Stacy Evans, an executive administrator at the Chicago office of Cisco Systems, the huge technology company based in San Jose, Calif., had never heard the term "right-brain meetings" before organizing the first of two recent events at the Hotel Sax.

The meeting room included modular couches and armchairs as well as classroom-style tables, allowing participants to break into groups. "People tend to shut down if they can't get up and move around," Ms. Evans said. "We want them thinking. When they move around, they think."

With movement in mind, the Viceroy Santa Monica offers its business-group customers, which tend to be in the entertainment industry, a "left-brain-right-brain tai chi break," where an instructor helps participants channel "chi," or "life energy," through standing poses. The hotel also offers yoga breaks, chair massages, wheat-grass shots at the pool and wine and cheese tastings.

"The coffee-urn approach has gone by the wayside," said Janne Clare, general manager of the hotel.

Right-brain meetings can literally be fun and games. In February, Meeting Professionals International held a conference for 2,500 people, titled "Meet Different," to address the concept of meeting designs that explored, among other topics, playing electronic games with a purpose.

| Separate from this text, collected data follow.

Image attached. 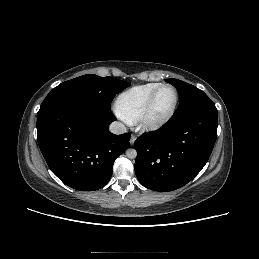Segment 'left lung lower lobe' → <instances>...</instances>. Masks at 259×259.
<instances>
[{
	"label": "left lung lower lobe",
	"instance_id": "0a47b994",
	"mask_svg": "<svg viewBox=\"0 0 259 259\" xmlns=\"http://www.w3.org/2000/svg\"><path fill=\"white\" fill-rule=\"evenodd\" d=\"M217 110L174 113L159 130L135 141V173L155 191H173L191 181L207 163L217 136Z\"/></svg>",
	"mask_w": 259,
	"mask_h": 259
}]
</instances>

"In my generation, games were something you did after class or after the bar or on a rainy Sunday," said Mr. MacMillan of Meeting Professionals. "Now it's huge in terms of corporate training." One session covered how meeting planners could use the Internet game Second Life before events to solicit ideas from participants. "It uses the right brain and engages people in process much more robustly."

Games are serious business at the Curtis in Denver, where the "rock star break" involves projecting Guitar Hero, the video game, on a large screen and offering Rockstar energy drinks served by waiters wearing bowling shirts.

All the talk of innovation seems to lift the left-brain's bottom line. Last spring, Diana Peterson, senior director for product management at GroupSystems, a meetings software company in Broomfield, Colo., arranged a sales conference at the Curtis for about 130 people, including potential customers.

"It had a fun energy from the moment you walked in the door," said Ms. Peterson, whose group used games supplied by the hotel as ice-breakers. Ms. Peterson credited the setting for an increase in sales of 40 to 50 percent after the conference, versus flatter results from similar events in traditional settings.

"It was about getting people in the right frame of mind," she said, "breaking down barriers, getting people talking and making decisions they might not make because maybe they feel more daring."